To give more insight, if I run perf with Benchmark size 4000, and 5000
| Event | Size=4000 | Size=5000 |
|-------------------------------------+-----------+-----------|
| Time | 245 ns | 950 ns |
| L1 load hit | 525881 | 527210 |
| L1 Load miss | 16689 | 21331 |
| L1D writebacks that access L2 cache | 1172328 | 623710387 |
| L1D Data line replacements | 1423213 | 624753092 |
So my question is, why this impact is happening, considering haswell should be capable of delivering 2* 32 bytes to read, and 32 bytes store each cycle?
EDIT 1
I realized with this code gcc smartly eliminates accesses to the myData.a since it is set to 0. To avoid this I did another benchmark which is slightly different, where a is explicitly set.
#include <iostream>
#include <string.h>
#include <immintrin.h>
#include <chrono>
const uint64_t BENCHMARK_SIZE = 4000;
typedef struct alignas(64) data_t {
double a[BENCHMARK_SIZE];
alignas(32) double c[BENCHMARK_SIZE];
alignas(32) double b[BENCHMARK_SIZE];
}
data;
int main() {
data myData;
memset(&myData, 0, sizeof(data_t));
std::cout << sizeof(data) << std::endl;
std::cout << sizeof(myData.a) << " cache lines " << sizeof(myData.a) / 64
<< std::endl;
for (uint64_t i = 0; i < BENCHMARK_SIZE; i += 1) {
myData.b[i] = 0;
myData.a[i] = 1;
myData.c[i] = 2;
}
auto start = std::chrono::high_resolution_clock::now();
for (auto i = 0; i < std::micro::den; i++) {
for (uint64_t i = 0; i < BENCHMARK_SIZE; i += 1) {
myData.b[i] = myData.a[i] + 1;
}
}
auto end = std::chrono::high_resolution_clock::now();
std::cout << (end - start).count() / std::micro::den << " " << myData.b[1]
<< std::endl;
}
Second example will have one array being read and other array being written. And this one produces following perf output for different sizes:
| Event | Size=1000 | Size=2000 | Size=3000 | Size=4000 |
|----------------+-------------+-------------+-------------+---------------|
| Time | 86 ns | 166 ns | 734 ns | 931 ns |
| L1 load hit | 252,807,410 | 494,765,803 | 9,335,692 | 9,878,121 |
| L1 load miss | 24,931 | 585,891 | 370,834,983 | 495,678,895 |
| L2 load hit | 16,274 | 361,196 | 371,128,643 | 495,554,002 |
| L2 load miss | 9,589 | 11,586 | 18,240 | 40,147 |
| L1D wb acc. L2 | 9,121 | 771,073 | 374,957,848 | 500,066,160 |
| L1D repl. | 19,335 | 1,834,100 | 751,189,826 | 1,000,053,544 |
Again same pattern is seen as pointed out in the answer, with increasing data set size data does not fit in L1 anymore and L2 becomes bottleneck.

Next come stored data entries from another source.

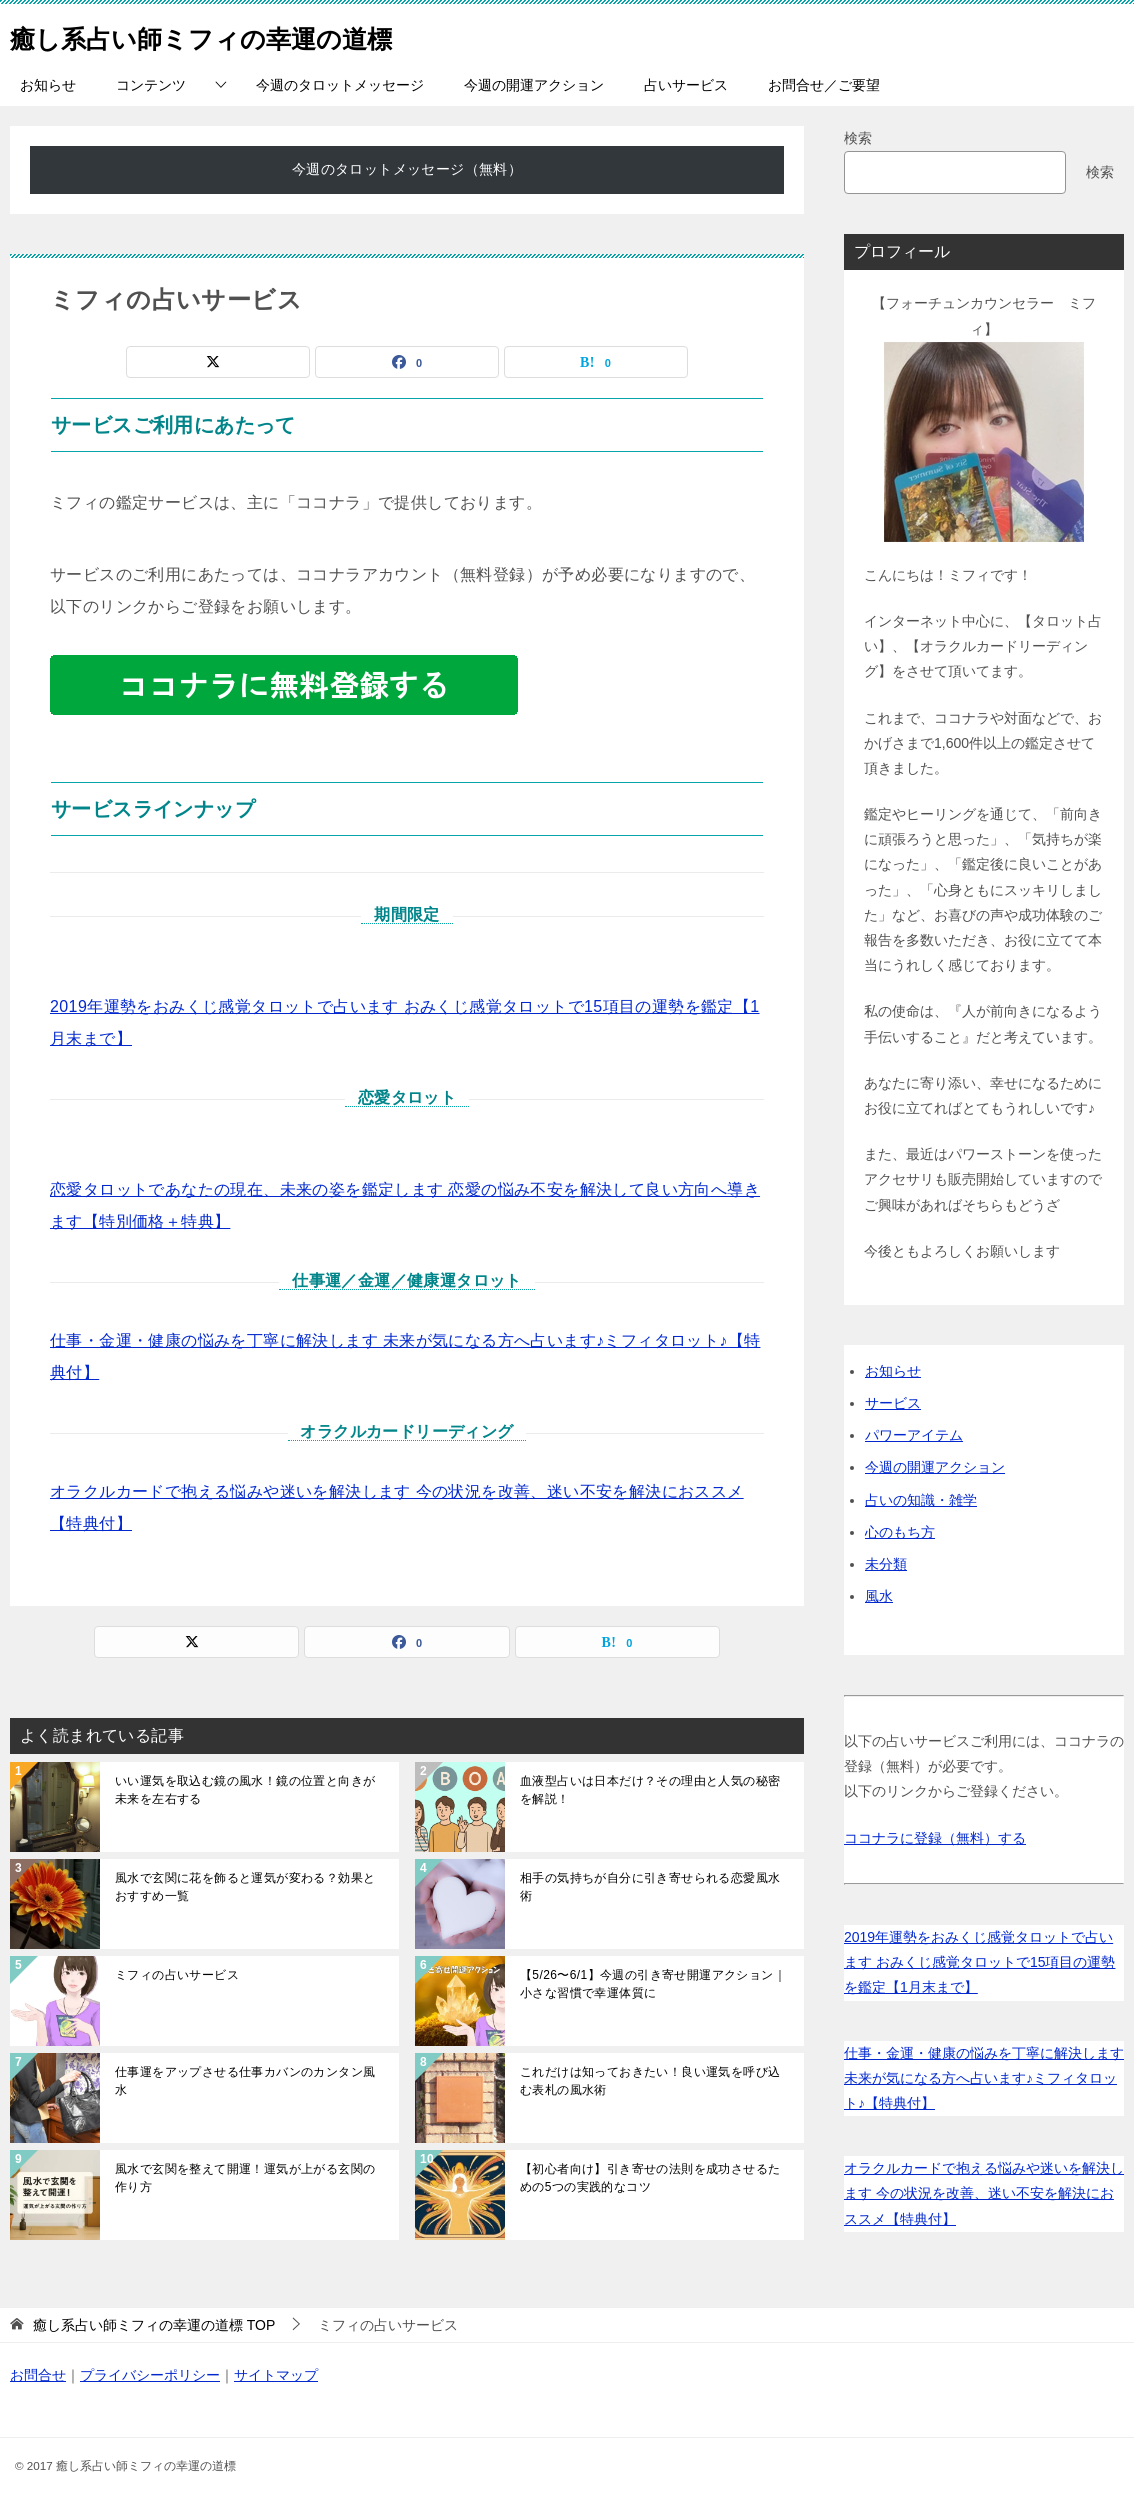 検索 (858, 138)
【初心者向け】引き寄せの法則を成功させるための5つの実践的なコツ (650, 2178)
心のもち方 (900, 1532)
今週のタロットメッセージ (340, 85)
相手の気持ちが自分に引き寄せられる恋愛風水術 (650, 1887)
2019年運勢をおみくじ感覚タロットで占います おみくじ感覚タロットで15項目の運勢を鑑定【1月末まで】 (979, 1962)
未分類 (886, 1564)
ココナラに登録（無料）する (935, 1838)
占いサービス (686, 85)
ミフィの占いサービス (177, 1975)
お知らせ (48, 85)
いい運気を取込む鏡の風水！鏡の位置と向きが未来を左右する (245, 1790)
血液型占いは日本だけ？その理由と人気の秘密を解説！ (650, 1790)
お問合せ (38, 2375)
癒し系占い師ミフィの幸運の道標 (238, 34)
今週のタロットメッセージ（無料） (407, 169)
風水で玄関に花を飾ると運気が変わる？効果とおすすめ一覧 (245, 1887)
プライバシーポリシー (150, 2375)
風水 (879, 1596)
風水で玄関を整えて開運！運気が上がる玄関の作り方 (245, 2178)
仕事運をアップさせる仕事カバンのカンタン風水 (245, 2081)
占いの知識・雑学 (921, 1500)
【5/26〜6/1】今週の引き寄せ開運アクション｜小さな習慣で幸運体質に (653, 1984)
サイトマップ (276, 2375)
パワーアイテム (914, 1435)
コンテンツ (151, 85)
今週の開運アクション (534, 85)
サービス (893, 1403)
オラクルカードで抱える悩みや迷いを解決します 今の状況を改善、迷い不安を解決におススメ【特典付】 (984, 2193)
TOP (154, 2325)
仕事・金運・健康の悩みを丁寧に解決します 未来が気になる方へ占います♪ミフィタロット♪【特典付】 (984, 2078)
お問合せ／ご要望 (824, 85)
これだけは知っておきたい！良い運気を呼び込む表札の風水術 (650, 2081)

What is also interesting is that prefetching does not seem to be helping and L1 misses increases considerably. Although, I would expect to see at least 50 percent hit rate considering each cache line brought into L1 for read will be a hit for the second access (64 byte cache line 32 byte is read with each iteration). However, once dataset is spilled over to L2 it seems L1 hit rate drops to 2%. Considering arrays are not really overlapping with L1 cache size this should not be because of cache conflicts. So this part still does not make sense to me.